I've read the SAM/BAMspecification but I wonder what is the purpose of the fields RNEXT and PNEXT ?
are they only used with paired end data to check the size of the fragment ? if no, are those fields updated when a BAM file is sorted and when are they used in samtools or some other programs ?
One use of RNEXT and PNEXT is to know the reference and position of a paired end read's partner for visualisation tools. This has now been generalised in the spec to cope with multiple reads per template (e.g. strobe reads).
Sorting should not affect the values of RNEXT and PNEXT. Note that as a hack, when only one of a pair of reads is mapped, I believe the partner is given the same reference name (and position?) but marked as unmapped.
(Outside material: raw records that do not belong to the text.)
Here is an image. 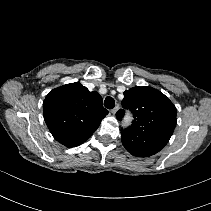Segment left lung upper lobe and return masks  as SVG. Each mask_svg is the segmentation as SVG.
<instances>
[{"instance_id": "obj_1", "label": "left lung upper lobe", "mask_w": 211, "mask_h": 211, "mask_svg": "<svg viewBox=\"0 0 211 211\" xmlns=\"http://www.w3.org/2000/svg\"><path fill=\"white\" fill-rule=\"evenodd\" d=\"M123 108L133 113L132 125L121 130L123 146L138 157H149L159 152L169 141L176 126V107L159 90L133 87L124 92ZM124 110L116 113L122 120Z\"/></svg>"}]
</instances>
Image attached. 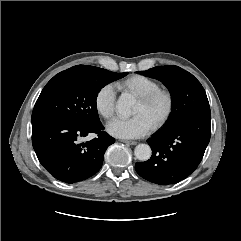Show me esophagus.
<instances>
[{
  "label": "esophagus",
  "instance_id": "esophagus-1",
  "mask_svg": "<svg viewBox=\"0 0 241 241\" xmlns=\"http://www.w3.org/2000/svg\"><path fill=\"white\" fill-rule=\"evenodd\" d=\"M123 143L129 144V145H136L137 141H131V140H122Z\"/></svg>",
  "mask_w": 241,
  "mask_h": 241
}]
</instances>
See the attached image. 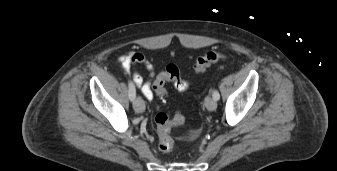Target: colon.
<instances>
[{
  "label": "colon",
  "instance_id": "colon-1",
  "mask_svg": "<svg viewBox=\"0 0 337 171\" xmlns=\"http://www.w3.org/2000/svg\"><path fill=\"white\" fill-rule=\"evenodd\" d=\"M225 58L226 55L224 53L213 50L207 51L197 58L194 70L196 73L203 72L212 64ZM167 82H172L179 91H185L191 86V82L181 77L178 67L174 64L167 65L165 71L157 77L153 86L157 95L164 96L166 94L165 84ZM154 122L158 135L159 150L165 154L170 153L174 144L171 130L184 122V116L177 112L172 117H169L167 114L160 112L155 115Z\"/></svg>",
  "mask_w": 337,
  "mask_h": 171
}]
</instances>
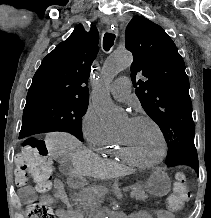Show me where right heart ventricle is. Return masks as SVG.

This is to ensure if sorted by position, both reads are located next to each other in the file.
Isn't this a perfect question for the samtools-help mailing list?
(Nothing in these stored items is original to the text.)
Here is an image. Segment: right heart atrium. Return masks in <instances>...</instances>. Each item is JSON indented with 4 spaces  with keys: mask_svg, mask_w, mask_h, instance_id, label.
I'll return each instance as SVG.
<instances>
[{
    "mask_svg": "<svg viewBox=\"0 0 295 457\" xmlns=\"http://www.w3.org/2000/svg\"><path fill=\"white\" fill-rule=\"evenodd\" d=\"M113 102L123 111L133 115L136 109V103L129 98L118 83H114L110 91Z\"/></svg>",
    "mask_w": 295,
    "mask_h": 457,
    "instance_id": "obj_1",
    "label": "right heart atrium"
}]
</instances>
for single end reads, could it mean the next segment if the original read is in a split alignment, i.e. different segments of the read maps to different locations of the same chromosome?
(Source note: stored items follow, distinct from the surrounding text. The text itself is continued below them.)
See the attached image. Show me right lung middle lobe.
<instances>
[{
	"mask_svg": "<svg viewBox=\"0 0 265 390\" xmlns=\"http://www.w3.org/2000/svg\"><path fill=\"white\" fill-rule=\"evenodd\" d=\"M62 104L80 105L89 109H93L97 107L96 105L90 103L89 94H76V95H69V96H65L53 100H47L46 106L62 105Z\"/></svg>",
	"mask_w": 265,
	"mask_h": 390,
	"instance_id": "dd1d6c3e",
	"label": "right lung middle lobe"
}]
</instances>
Given a sorted and indexed BAM file, RNEXT/PNEXT allow a program to find the mate of a given read (or more generally since BAM 1.4, other "fragments" of the same "template").
So those fields are only useful for paired-end/mate reads isn't it ?
Yes - for single end reads (or whatever you call non-paired end), RNEXT and PNEXT are irrelevant.
for single end reads, could it mean the next segment if the original read is in a split alignment, i.e. different segments of the read maps to different locations of the same chromosome?